". . .the word of God is not bound." II Tim. 2:9b

Sunday, May 1, 2016

A Stance on Creationism and Evolution in the Public Schools

Many Christian teachers are required to teach evolutionary theory as fact in their classrooms. In some states, laws outline how cosmology and biology may and may not be taught. A simple Google search will reveal some of the more recent battles state legislatures have fought over evolution in schools.

See, for example, NPR's summary here or the Pew Research Center's take here.

Many Christians are tired of the topic. Is it really that important? Can't I be a Christian without believing the Biblical account of Creation?
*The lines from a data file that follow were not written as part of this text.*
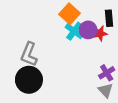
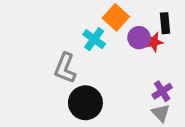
cyan cross: (74, 31) -> (94, 39), moved
black circle: (29, 80) -> (85, 103), moved

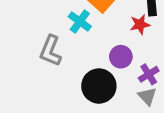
purple circle: (139, 38) -> (121, 57), moved
black circle: (85, 103) -> (99, 86), moved

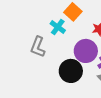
purple circle: (121, 57) -> (86, 51), size x1.5

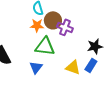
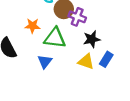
orange star: (37, 25) -> (32, 26), moved
black star: (95, 46) -> (92, 39), moved

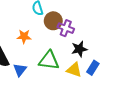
green triangle: (55, 38) -> (49, 60), moved
blue triangle: (45, 62) -> (20, 70), moved

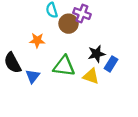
purple cross: (66, 28) -> (82, 14), moved
blue rectangle: (93, 68) -> (111, 64), moved

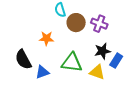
purple cross: (82, 14) -> (99, 24), moved
blue triangle: (33, 76) -> (42, 72), turned 32

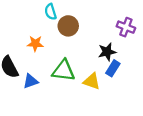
purple cross: (99, 24) -> (126, 27), moved
black star: (102, 51) -> (107, 52), moved

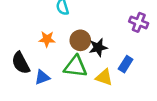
brown circle: (68, 26) -> (80, 40), moved
black star: (107, 52) -> (98, 47), moved

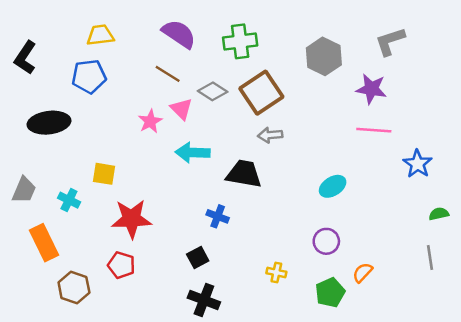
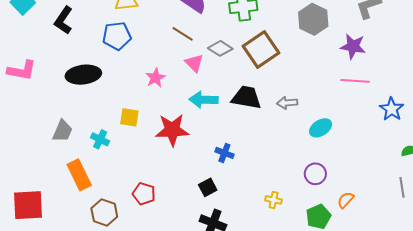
pink star: (150, 121) -> (155, 78), moved
gray arrow: (270, 135) -> (287, 103), moved
black trapezoid: (244, 174) -> (246, 98), moved
red star: (131, 219) -> (172, 130), moved

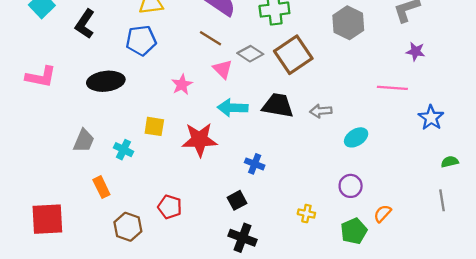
purple star: (353, 46) -> (416, 51), moved, size x0.7
orange rectangle: (79, 175) -> (101, 187), size x0.7

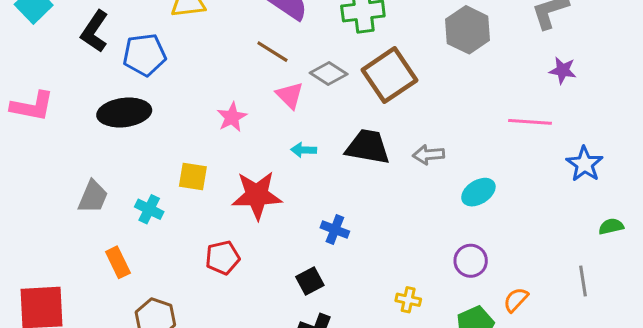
blue pentagon: (141, 40) -> (144, 55), moved
cyan arrow: (233, 108) -> (304, 150), size x0.6
gray line: (442, 200) -> (583, 281), moved
red pentagon: (170, 207) -> (223, 258), moved, turned -30

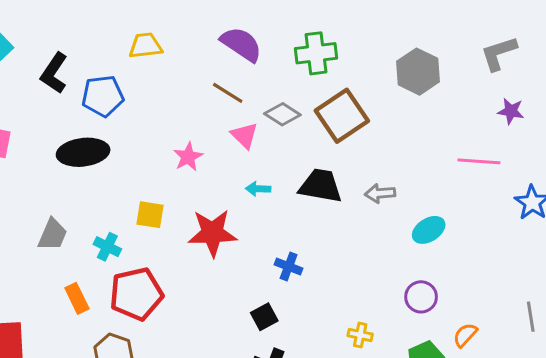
red pentagon: (223, 258) -> (136, 294), moved, size x1.6

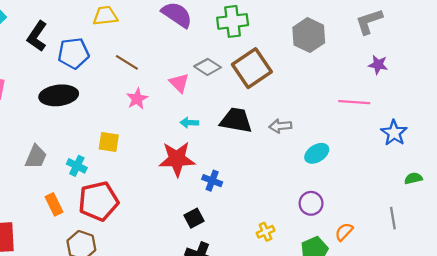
brown line: (228, 93) -> (127, 62), moved
red star: (212, 233) -> (177, 159), moved
yellow cross: (360, 335) -> (266, 232), turned -36

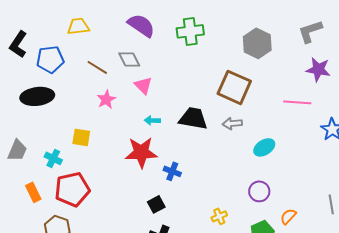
purple star: (378, 65) -> (318, 69), size x1.4
gray diamond: (208, 67) -> (129, 59), moved, turned 30
brown square: (252, 68) -> (234, 87), moved, turned -32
The trouble is, the Creation account is everywhere in the Bible, and it's considered part of the Gospel (Rev. 14:6-7):
"And I saw another angel flying in midheaven, having an eternal gospel to preach to those who live on the earth, and to every nation and tribe and tongue and people; and he said with a loud voice, 'Fear God, and give Him glory, because the hour of His judgment has come; and worship Him who made the heaven and the earth and the sea and springs of waters.'"

It's not something you can pry out of the Word of God. It's part of the final message to a dying earth: Believe in the Creator.

So how about teaching Creationism in the public schools?

The way I see it, we have to be realistic about the world in which we live. The public schools belong to the state and not the church. Just as I cannot expect my unsaved neighbor to obey God's laws in his home, I cannot expect a fallen government (and they are all fallen governments on this earth) to enact God-centered laws for their schools. There are several implications of this perspective.

First, if I'm a voter, I vote.

Second, if I'm a parent, I consider prayerfully whether to place my child in public school or to home school him or her or seek some other school. If choosing public school, I interview my child's teachers and dialog often with my child about my beliefs, knowing I can't force my child to believe the same way I do. I can only lead and pray. Every parent has to work through the school choice question for himself.

Third, if I'm a public school teacher, it means I look carefully at the expectations placed on me in my job. Will I be required to teach evolution? If so, how must I teach it according to state laws?

I would like to hear from other Christian teachers about this tough topic. The matter of Evolution vs. Creationism is no small matter to Christians. We may never convince others to agree with us, but that doesn't mean we should roll over and play dead. The God of the universe asks us to persevere. What does this mean to you? How has Creation affected your thinking about your profession?